Analysis of multi-seasonal meteorological pathways to reduced forest NDVI in Europe in 2000–2020

Productivity of Europe’s temperate forest regions is strongly influenced by meteorological conditions and their interannual variability, including seasonal variations of temperature (T2m) and precipitation (P) and short-term extreme events. Understanding the occurrence of individual events of reduced forest productivity therefore requires knowledge at the interface of atmospheric science and forest ecology. While numerous recent studies focused on the forest ecosystem perspective of such events, the preceding evolution of basic meteorological parameters such as T2m and P has not yet been analyzed systematically. The purpose of this study is thus to provide an atmospheric science perspective on such events in Europe in 2000–2020. To this end, we examine the meteorological evolution in the year prior to events of reduced forest productivity in June–August (JJA), by considering the trajectory of normalized 90-day T2m and P anomalies from the ERA5 reanalysis in their phase space. The events have been identified based on normalized difference vegetation index anomalies (NDVI') at 0.05° resolution. Furthermore, a pragmatic approach is developed to coarse-grain the events to the 0.5° scale of ERA5.

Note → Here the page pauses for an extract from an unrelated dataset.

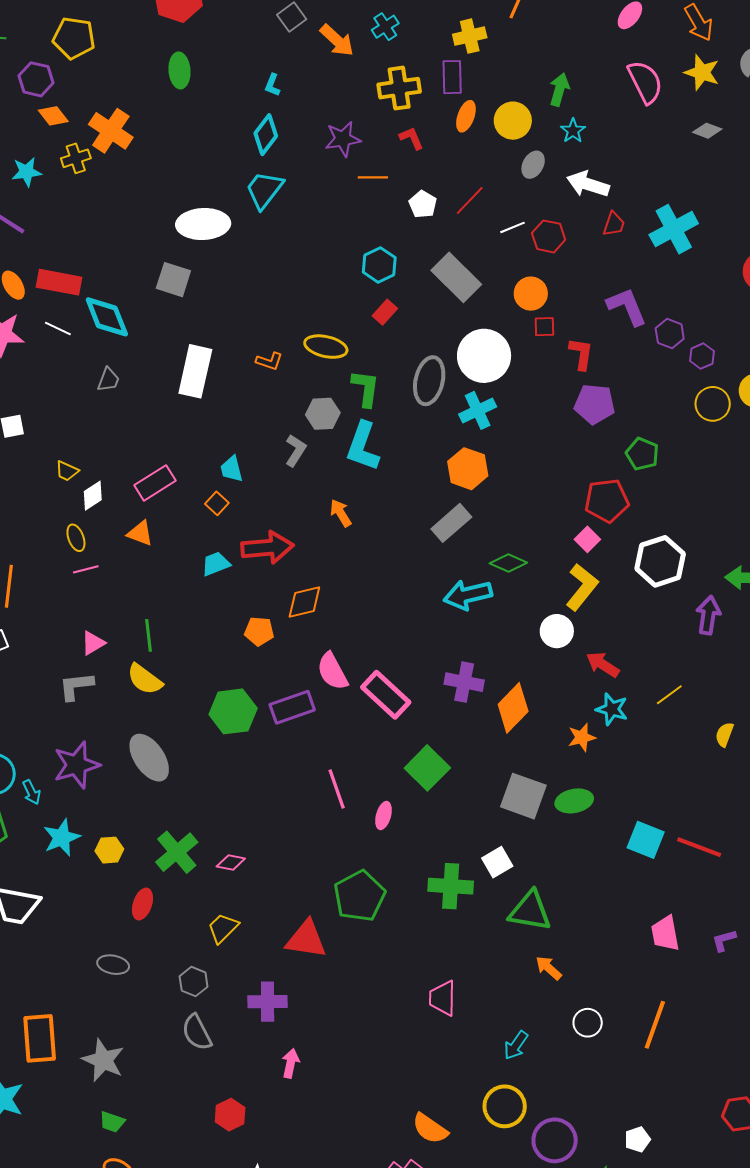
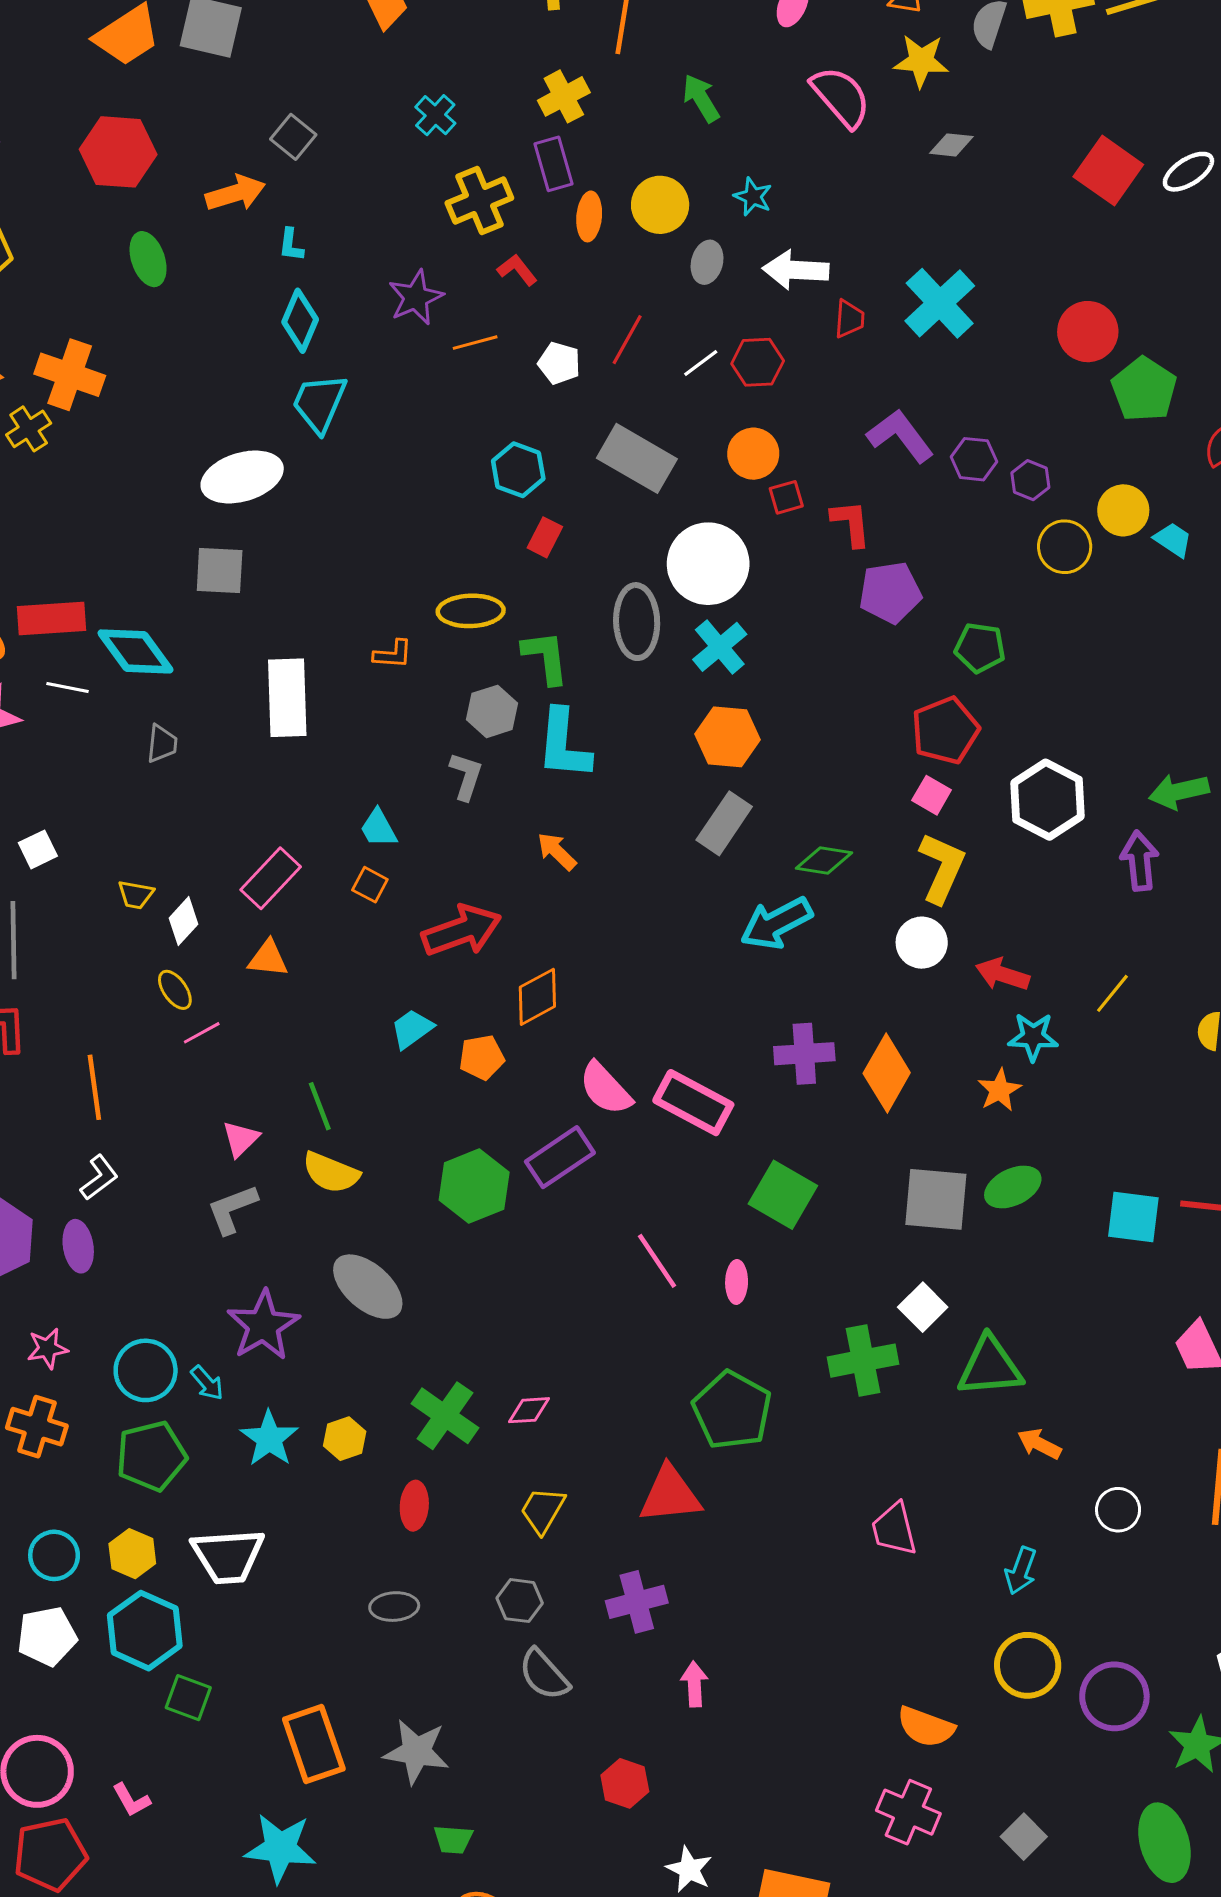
orange arrow: (337, 40) -> (235, 193), moved, turned -45
green arrow: (559, 90) -> (701, 98), moved, turned -32
cyan trapezoid: (216, 564) -> (412, 1029), moved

From a set of event characteristics we identify different event types. One event type (F_drop) is found to feature a pronounced NDVI' drop over JJA, while a second type (F_low) exhibits consistently negative NDVI'  throughout JJA. Well-known forest damage occurrences are identified as F_drop events, e.g., in the Balkans in 2000, in central Europe in 2003, and in northern Europe in 2018. Wide-spread F_low events are identified for the first time in 2014. They occur most prominently in 2019 and 2020 in regions already affected by F_drop events in 2018. The multi-seasonal meteorological history of F_drop events in the T2m–P phase space is characterized by exceptionally dry conditions already in the early growing season and increasingly warm summer conditions. In some contrast, F_low events emerge after two consecutively hot-dry summers. During these events, anomalies of T2m and P are less extreme than during F_drop events, suggesting the involvement of forest legacy and secondary disturbances (e.g., fire, insects).

In future work, we will validate the reduced forest productivity events with already existing datasets of forest disturbances in Europe and expand the analysis of these events’ meteorological history more quantitatively. Also, we aim at further refining the event classification according to the spatiotemporal variability of their meteorological history to better understand the meteorological impact on forest productivity in Europe.